The reputation of reputation 2019
As 2019 draws to a close, thoughts inevitably turn to the year that’s passed and what to make of it all. For those of us with a broader interest in reputation (and indeed the reputation of reputation) it was another fascinating year.
While not quite scaling the single day heights of 2017, when a certain Taylor Swift brought new attention (and possibly audiences) to the concept of Reputation, 2019 followed in its predecessors’ footsteps by registering a further 10% year-on-year increase in references to the R-word.
We have covered many of 2019’s big corporate reputation stories in our blogs and case studies this year, however the continued increase in references to reputation speaks to its wider adoption as a catch-all term in media and social media, encompassing politics, celebrities and once-cherished institutions.
In this short piece, we look at some of the drivers of interest in reputation that have come from outside of the corporate world.
2019’s (non-corporate) reputational highlights
2019 has indeed been a year in which reputations took front and centre stage: from politicians attempting to undermine those of the opposition parties while shoring up their own during December’s general election campaigning; to the royal family being exposed in the media spotlight as never before; and entire generations being vilified by teenage climate campaigners for failing the planet.
That reputation has become a much more recognised trading point in the popular consciousness over the last year is undeniable. But it has also become shorthand for the negative consequences of any dubious behaviour. In his three years as president, Donald Trump is said to have ruined the reputation of the entire United States as he reportedly plays hard and fast with the conventions of democracy. In the Axios and Harris poll of the worst reputations in the US in 2019, both Trump Org and the US Government featured in the top three.

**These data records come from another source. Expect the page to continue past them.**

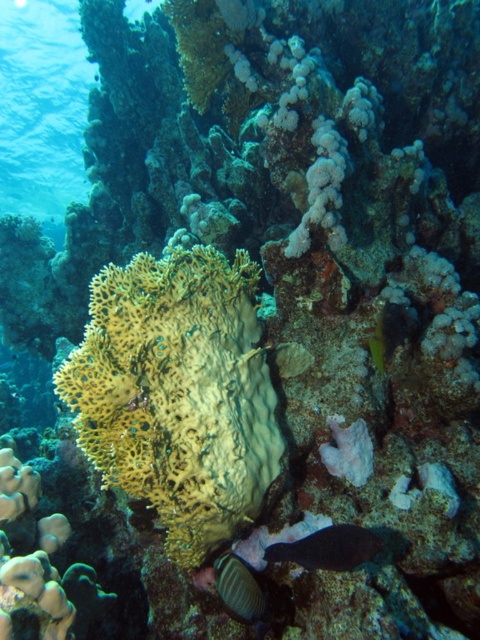 Question: Does smooth dark blue fish at lower center have a lesser width compared to shiny brown fish at lower center?

Choices:
 (A) yes
 (B) no

Answer: (B)

Question: Which point is closer to the camera taking this photo?

Choices:
 (A) (214, 564)
 (B) (335, 561)
 (C) (213, 474)

Answer: (B)

Question: Observing the image, what is the correct spatial positioning of smooth dark blue fish at lower center in reference to shiny brown fish at lower center?

Choices:
 (A) below
 (B) above

Answer: (B)

Question: Which point is farther to the camera?

Choices:
 (A) [103, 320]
 (B) [381, 544]

Answer: (A)

Question: Which of the following is the farthest from the observer?

Choices:
 (A) (352, 563)
 (B) (178, 468)
 (C) (242, 611)

Answer: (C)

Question: Does smooth dark blue fish at lower center have a lesser width compared to shiny brown fish at lower center?

Choices:
 (A) no
 (B) yes

Answer: (A) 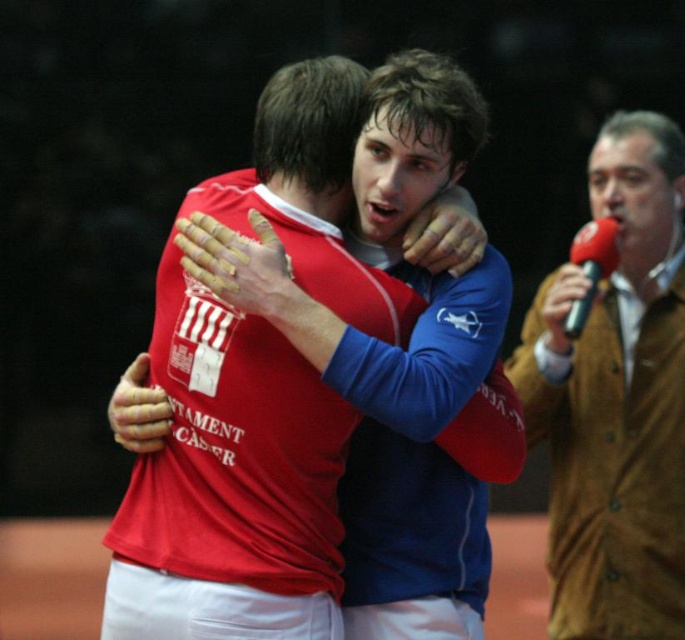 Question: In this image, where is matte red jersey at center located relative to black plastic microphone at right?

Choices:
 (A) above
 (B) below

Answer: (B)

Question: Among these objects, which one is nearest to the camera?

Choices:
 (A) brown corduroy blazer at right
 (B) matte red jersey at center
 (C) black plastic microphone at right

Answer: (B)

Question: Considering the relative positions of matte red jersey at center and brown corduroy blazer at right in the image provided, where is matte red jersey at center located with respect to brown corduroy blazer at right?

Choices:
 (A) below
 (B) above

Answer: (B)

Question: Is brown corduroy blazer at right smaller than black plastic microphone at right?

Choices:
 (A) no
 (B) yes

Answer: (A)

Question: Which point is closer to the camera?

Choices:
 (A) black plastic microphone at right
 (B) brown corduroy blazer at right
 (C) matte red jersey at center

Answer: (C)

Question: Which point is closer to the camera?

Choices:
 (A) (580, 321)
 (B) (314, 488)

Answer: (B)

Things have deteriorated to such an extent that, according to research by the European Council on Foreign Relations, Europeans no longer believe America can act as a guarantor of their safety – and the majority favour neutrality over taking the US side on global issues. Trump’s hasty exit from December’s Nato summit, faced with an impeachment hearing back home, can hardly have helped.
But it’s not just ‘anti-establishment’, right-wing politicians who have pushed the story of embattled reputations up the media rankings. That very model of the establishment, the British royal family, has also been bombarded in recent months.
Despite excellent credit thanks to the Queen’s impressive longevity and dedication to duty, and the media-friendly faces of the younger generation of dukes and duchesses, even this edifice of goodwill has cracked in the face of Prince Andrew’s PR debacle. His now infamous Newsnight interview was widely reported as having backfired, causing untold damage to his reputation and resulting in him being dropped as a patron by charities, removed from royal duties and evicted from his Buckingham Palace office.
Reputation crystal ball?
With the variety and range of reputation stories seemingly ever expanding, we would never be so foolhardy as to commit to predictions for 2020 (at least not in print!). However, it’s fair to say that the increasing media and social media interest in the concept looks set to continue apace, with ever more disparate issues, events and personalities presented through the lens of reputation.
And while for us working in reputation intelligence, an increased profile for the concept can only be a beneficial development, one evolution we would very much like to see is reputation starting to be more widely seen as a positive force, rather than simply appended to “risk” or “crisis”. For as any good reputation practitioner knows, reputation is as much an opportunity as it is a risk.